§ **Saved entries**
··········
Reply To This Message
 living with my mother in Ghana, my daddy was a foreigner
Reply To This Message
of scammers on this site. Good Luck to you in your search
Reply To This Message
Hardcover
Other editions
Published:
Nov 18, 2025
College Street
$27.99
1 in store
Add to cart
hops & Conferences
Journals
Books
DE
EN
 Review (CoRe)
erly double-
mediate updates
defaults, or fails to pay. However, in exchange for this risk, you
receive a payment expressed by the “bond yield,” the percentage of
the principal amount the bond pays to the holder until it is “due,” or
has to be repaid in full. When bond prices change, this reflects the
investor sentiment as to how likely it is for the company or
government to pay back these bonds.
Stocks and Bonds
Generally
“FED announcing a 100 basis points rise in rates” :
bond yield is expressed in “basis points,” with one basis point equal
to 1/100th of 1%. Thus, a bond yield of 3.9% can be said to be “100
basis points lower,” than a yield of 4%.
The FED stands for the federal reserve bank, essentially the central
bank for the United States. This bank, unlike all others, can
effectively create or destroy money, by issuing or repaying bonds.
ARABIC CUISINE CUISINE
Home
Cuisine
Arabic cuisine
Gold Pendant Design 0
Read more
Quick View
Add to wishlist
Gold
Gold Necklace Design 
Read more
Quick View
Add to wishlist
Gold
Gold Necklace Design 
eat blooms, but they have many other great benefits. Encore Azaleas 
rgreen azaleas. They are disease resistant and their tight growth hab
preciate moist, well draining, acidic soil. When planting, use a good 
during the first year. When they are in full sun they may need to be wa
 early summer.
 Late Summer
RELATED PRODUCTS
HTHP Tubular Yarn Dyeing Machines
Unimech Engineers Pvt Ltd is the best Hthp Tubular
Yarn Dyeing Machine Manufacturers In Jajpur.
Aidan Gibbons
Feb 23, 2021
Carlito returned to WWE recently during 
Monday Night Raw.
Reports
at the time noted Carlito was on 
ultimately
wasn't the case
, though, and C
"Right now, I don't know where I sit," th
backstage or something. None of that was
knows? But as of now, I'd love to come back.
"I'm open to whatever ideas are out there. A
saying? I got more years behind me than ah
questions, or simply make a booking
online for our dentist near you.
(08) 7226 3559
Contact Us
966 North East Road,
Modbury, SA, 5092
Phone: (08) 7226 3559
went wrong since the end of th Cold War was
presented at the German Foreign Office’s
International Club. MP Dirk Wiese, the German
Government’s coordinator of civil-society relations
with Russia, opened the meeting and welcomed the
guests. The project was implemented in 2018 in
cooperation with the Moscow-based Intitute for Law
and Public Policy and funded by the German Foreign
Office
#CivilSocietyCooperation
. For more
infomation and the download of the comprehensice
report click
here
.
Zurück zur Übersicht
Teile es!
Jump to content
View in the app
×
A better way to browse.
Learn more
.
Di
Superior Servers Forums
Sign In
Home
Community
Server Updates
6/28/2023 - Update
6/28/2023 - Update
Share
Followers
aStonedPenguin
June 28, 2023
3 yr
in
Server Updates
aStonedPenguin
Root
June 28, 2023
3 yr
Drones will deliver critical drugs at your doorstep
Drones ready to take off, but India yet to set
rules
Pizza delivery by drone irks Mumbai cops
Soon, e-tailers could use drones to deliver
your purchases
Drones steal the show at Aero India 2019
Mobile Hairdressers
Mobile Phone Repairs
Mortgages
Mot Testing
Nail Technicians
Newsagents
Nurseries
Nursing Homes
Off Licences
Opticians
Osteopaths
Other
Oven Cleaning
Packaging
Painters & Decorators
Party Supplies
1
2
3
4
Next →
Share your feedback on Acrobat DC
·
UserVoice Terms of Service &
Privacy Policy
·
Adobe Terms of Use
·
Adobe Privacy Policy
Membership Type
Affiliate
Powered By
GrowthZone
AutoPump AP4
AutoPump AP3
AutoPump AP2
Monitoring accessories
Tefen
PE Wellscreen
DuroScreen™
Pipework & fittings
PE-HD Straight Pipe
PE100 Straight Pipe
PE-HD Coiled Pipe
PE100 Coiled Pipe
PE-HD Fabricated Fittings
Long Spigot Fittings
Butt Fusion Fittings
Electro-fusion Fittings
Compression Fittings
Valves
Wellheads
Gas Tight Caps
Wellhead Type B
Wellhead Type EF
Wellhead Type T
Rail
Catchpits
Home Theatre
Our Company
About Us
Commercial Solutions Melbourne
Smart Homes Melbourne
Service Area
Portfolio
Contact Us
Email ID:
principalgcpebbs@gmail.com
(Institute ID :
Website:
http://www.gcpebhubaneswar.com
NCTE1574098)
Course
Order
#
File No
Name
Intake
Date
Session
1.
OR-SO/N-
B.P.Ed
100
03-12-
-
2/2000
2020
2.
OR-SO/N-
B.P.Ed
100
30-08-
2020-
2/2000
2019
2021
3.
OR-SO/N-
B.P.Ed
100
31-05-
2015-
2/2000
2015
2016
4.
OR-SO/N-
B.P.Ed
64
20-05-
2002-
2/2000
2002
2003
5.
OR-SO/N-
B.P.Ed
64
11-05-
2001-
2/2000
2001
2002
··········
§ **Description of the task**
The complete set of entries is to be restated word for word.

§ **Final answer**
Reply To This Message
 living with my mother in Ghana, my daddy was a foreigner
Reply To This Message
of scammers on this site. Good Luck to you in your search
Reply To This Message
Hardcover
Other editions
Published:
Nov 18, 2025
College Street
$27.99
1 in store
Add to cart
hops & Conferences
Journals
Books
DE
EN
 Review (CoRe)
erly double-
mediate updates
defaults, or fails to pay. However, in exchange for this risk, you
receive a payment expressed by the “bond yield,” the percentage of
the principal amount the bond pays to the holder until it is “due,” or
has to be repaid in full. When bond prices change, this reflects the
investor sentiment as to how likely it is for the company or
government to pay back these bonds.
Stocks and Bonds
Generally
“FED announcing a 100 basis points rise in rates” :
bond yield is expressed in “basis points,” with one basis point equal
to 1/100th of 1%. Thus, a bond yield of 3.9% can be said to be “100
basis points lower,” than a yield of 4%.
The FED stands for the federal reserve bank, essentially the central
bank for the United States. This bank, unlike all others, can
effectively create or destroy money, by issuing or repaying bonds.
ARABIC CUISINE CUISINE
Home
Cuisine
Arabic cuisine
Gold Pendant Design 0
Read more
Quick View
Add to wishlist
Gold
Gold Necklace Design 
Read more
Quick View
Add to wishlist
Gold
Gold Necklace Design 
eat blooms, but they have many other great benefits. Encore Azaleas 
rgreen azaleas. They are disease resistant and their tight growth hab
preciate moist, well draining, acidic soil. When planting, use a good 
during the first year. When they are in full sun they may need to be wa
 early summer.
 Late Summer
RELATED PRODUCTS
HTHP Tubular Yarn Dyeing Machines
Unimech Engineers Pvt Ltd is the best Hthp Tubular
Yarn Dyeing Machine Manufacturers In Jajpur.
Aidan Gibbons
Feb 23, 2021
Carlito returned to WWE recently during 
Monday Night Raw.
Reports
at the time noted Carlito was on 
ultimately
wasn't the case
, though, and C
"Right now, I don't know where I sit," th
backstage or something. None of that was
knows? But as of now, I'd love to come back.
"I'm open to whatever ideas are out there. A
saying? I got more years behind me than ah
questions, or simply make a booking
online for our dentist near you.
(08) 7226 3559
Contact Us
966 North East Road,
Modbury, SA, 5092
Phone: (08) 7226 3559
went wrong since the end of th Cold War was
presented at the German Foreign Office’s
International Club. MP Dirk Wiese, the German
Government’s coordinator of civil-society relations
with Russia, opened the meeting and welcomed the
guests. The project was implemented in 2018 in
cooperation with the Moscow-based Intitute for Law
and Public Policy and funded by the German Foreign
Office
#CivilSocietyCooperation
. For more
infomation and the download of the comprehensice
report click
here
.
Zurück zur Übersicht
Teile es!
Jump to content
View in the app
×
A better way to browse.
Learn more
.
Di
Superior Servers Forums
Sign In
Home
Community
Server Updates
6/28/2023 - Update
6/28/2023 - Update
Share
Followers
aStonedPenguin
June 28, 2023
3 yr
in
Server Updates
aStonedPenguin
Root
June 28, 2023
3 yr
Drones will deliver critical drugs at your doorstep
Drones ready to take off, but India yet to set
rules
Pizza delivery by drone irks Mumbai cops
Soon, e-tailers could use drones to deliver
your purchases
Drones steal the show at Aero India 2019
Mobile Hairdressers
Mobile Phone Repairs
Mortgages
Mot Testing
Nail Technicians
Newsagents
Nurseries
Nursing Homes
Off Licences
Opticians
Osteopaths
Other
Oven Cleaning
Packaging
Painters & Decorators
Party Supplies
1
2
3
4
Next →
Share your feedback on Acrobat DC
·
UserVoice Terms of Service &
Privacy Policy
·
Adobe Terms of Use
·
Adobe Privacy Policy
Membership Type
Affiliate
Powered By
GrowthZone
AutoPump AP4
AutoPump AP3
AutoPump AP2
Monitoring accessories
Tefen
PE Wellscreen
DuroScreen™
Pipework & fittings
PE-HD Straight Pipe
PE100 Straight Pipe
PE-HD Coiled Pipe
PE100 Coiled Pipe
PE-HD Fabricated Fittings
Long Spigot Fittings
Butt Fusion Fittings
Electro-fusion Fittings
Compression Fittings
Valves
Wellheads
Gas Tight Caps
Wellhead Type B
Wellhead Type EF
Wellhead Type T
Rail
Catchpits
Home Theatre
Our Company
About Us
Commercial Solutions Melbourne
Smart Homes Melbourne
Service Area
Portfolio
Contact Us
Email ID:
principalgcpebbs@gmail.com
(Institute ID :
Website:
http://www.gcpebhubaneswar.com
NCTE1574098)
Course
Order
#
File No
Name
Intake
Date
Session
1.
OR-SO/N-
B.P.Ed
100
03-12-
-
2/2000
2020
2.
OR-SO/N-
B.P.Ed
100
30-08-
2020-
2/2000
2019
2021
3.
OR-SO/N-
B.P.Ed
100
31-05-
2015-
2/2000
2015
2016
4.
OR-SO/N-
B.P.Ed
64
20-05-
2002-
2/2000
2002
2003
5.
OR-SO/N-
B.P.Ed
64
11-05-
2001-
2/2000
2001
2002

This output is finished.